Dünyanın diğer ucundan, Japonya'dan da küresel piyasalara ciddi bir likidite ve doping geliyordu. Ama oradan böyle bir açıklama yapılmadı. Japonya'da olan ise çok kısa sürede borsasının dünyanın en çok prim yapan piyasası olması, faiz oranlarındaki büyük oynaklık ve son günlerdeki hızlı yükselme, ihracatçı bir ekonomi olarak para biriminin hızla değerlenmesi idi. Sonuçta dünyanın en gelişmiş piyasalarından birinde bir günde çok sert hareketlerle karşılaştık.
■ Tokyo Borsası kasım ortasından bu yana geçen 6 aylık sürede 23 Mayıs itibarıyla yüzde 85 değerlendi. Aynı günde de yüzde 7.96 düştü. Denilebilir ki, küresel düzeltme en çok prim yapan piyasadan başladı.
■ Tokyo Borsası'ndaki satışları Japon 1 0 yıllık hazine faizinin hızla yükselmesi de tetikledi. 5 Nisan'da yüzde 0.320 ile 22 yıllık dönemin en düşük düzeyine inen faizler dün yüzde 1.002'yi gördü ve günü yüzde 0.837'den kapadı.
■ Japon Yeni kasım ortasında 79.47 dolardı, 23 Mayıs'ta 103.56'ya kadar çıktıktan sonra günü 101.41 'den tamamladı.
■ Yani Japonya'da bir büyük düşüş için her türlü şart oluşmuş gibi.

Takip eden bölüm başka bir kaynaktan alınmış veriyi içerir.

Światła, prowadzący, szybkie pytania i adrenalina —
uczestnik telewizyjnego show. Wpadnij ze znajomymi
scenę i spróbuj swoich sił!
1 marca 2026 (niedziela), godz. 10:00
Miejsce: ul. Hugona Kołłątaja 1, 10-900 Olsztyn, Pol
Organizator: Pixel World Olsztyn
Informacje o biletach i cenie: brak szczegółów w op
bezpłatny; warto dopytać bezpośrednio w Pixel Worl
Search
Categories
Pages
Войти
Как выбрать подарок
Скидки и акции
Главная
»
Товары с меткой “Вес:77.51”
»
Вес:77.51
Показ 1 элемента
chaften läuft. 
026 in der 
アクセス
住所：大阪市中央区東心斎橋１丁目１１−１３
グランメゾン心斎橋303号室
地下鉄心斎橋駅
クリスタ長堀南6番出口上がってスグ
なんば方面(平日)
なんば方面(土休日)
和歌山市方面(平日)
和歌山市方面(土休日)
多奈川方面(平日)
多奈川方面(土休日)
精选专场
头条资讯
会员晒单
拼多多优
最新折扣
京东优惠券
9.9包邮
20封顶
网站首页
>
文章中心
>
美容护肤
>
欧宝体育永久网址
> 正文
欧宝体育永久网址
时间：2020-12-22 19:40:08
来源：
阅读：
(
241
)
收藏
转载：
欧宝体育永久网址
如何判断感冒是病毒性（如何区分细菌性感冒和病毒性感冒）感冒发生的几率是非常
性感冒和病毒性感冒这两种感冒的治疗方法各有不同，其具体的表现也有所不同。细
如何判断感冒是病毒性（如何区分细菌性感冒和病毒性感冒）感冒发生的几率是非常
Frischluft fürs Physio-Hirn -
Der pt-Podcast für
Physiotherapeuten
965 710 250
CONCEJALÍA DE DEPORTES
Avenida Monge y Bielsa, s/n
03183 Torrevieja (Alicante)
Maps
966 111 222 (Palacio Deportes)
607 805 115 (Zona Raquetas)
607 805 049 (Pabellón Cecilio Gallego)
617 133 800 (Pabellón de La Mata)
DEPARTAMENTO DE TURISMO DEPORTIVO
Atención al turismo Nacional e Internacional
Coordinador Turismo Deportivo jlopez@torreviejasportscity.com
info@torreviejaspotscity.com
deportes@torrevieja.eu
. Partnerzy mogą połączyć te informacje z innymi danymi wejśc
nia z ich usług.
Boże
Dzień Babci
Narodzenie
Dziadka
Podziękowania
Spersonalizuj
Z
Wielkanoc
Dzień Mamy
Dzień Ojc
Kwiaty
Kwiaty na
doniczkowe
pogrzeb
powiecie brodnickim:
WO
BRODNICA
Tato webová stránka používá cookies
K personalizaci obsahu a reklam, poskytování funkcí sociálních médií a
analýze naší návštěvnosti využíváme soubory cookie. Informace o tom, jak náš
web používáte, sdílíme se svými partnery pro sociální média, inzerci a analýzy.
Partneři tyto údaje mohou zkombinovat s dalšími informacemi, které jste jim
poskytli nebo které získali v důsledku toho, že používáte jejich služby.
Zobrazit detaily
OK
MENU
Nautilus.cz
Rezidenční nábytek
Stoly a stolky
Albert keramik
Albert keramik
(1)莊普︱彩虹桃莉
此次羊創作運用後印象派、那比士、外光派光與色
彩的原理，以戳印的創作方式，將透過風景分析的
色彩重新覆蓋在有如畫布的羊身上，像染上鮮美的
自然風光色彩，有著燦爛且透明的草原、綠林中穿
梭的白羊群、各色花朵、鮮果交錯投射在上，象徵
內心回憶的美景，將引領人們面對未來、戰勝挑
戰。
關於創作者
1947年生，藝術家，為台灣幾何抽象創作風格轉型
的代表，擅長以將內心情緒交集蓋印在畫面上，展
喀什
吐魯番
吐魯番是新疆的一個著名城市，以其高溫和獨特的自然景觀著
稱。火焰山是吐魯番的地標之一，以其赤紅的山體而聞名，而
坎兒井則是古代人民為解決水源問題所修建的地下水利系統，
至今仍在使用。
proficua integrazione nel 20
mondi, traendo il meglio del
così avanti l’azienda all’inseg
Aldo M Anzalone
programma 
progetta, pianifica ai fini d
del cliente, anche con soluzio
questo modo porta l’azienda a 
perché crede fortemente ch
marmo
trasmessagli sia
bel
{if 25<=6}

Ama satışlar sadece Japonya ile sınırlı değil. Asya, Avrupa ve ABD borsalarında da ciddi boyutlarda. Faiz oranları Almanya'da ve Amerika'da da hızla yükseldi. ABD 10 yıllıkları yüzde 2.0690'a kadar çıktı. ■ Küresel likiditenin hareketlendiğini, genel bir kâr realizasyonuna gidilmekte olduğunu, Güney Afrika Randı ve TL'nin en çok değer kaybeden para birimleri olmaları da yansıtıyor.
■ Böylesine bir satış dalgasında altına ve emtialara talep artmaması ise ilginç ve olumlu bir gelişme.
■ Türkiye'de faiz oranı yükselişte. 2 yıllık gösterge tahvil faizi 1 7 Mayıs'ta yüzde 4.58'e kadar inmişken dün yüzde 5.23'e yükseldi. Borsa İstanbul da önceki gün 93.398 ile rekor düzeye yükseldikten sonra dün yüzde 2.7 düşüşle 90.884'e kadar indi.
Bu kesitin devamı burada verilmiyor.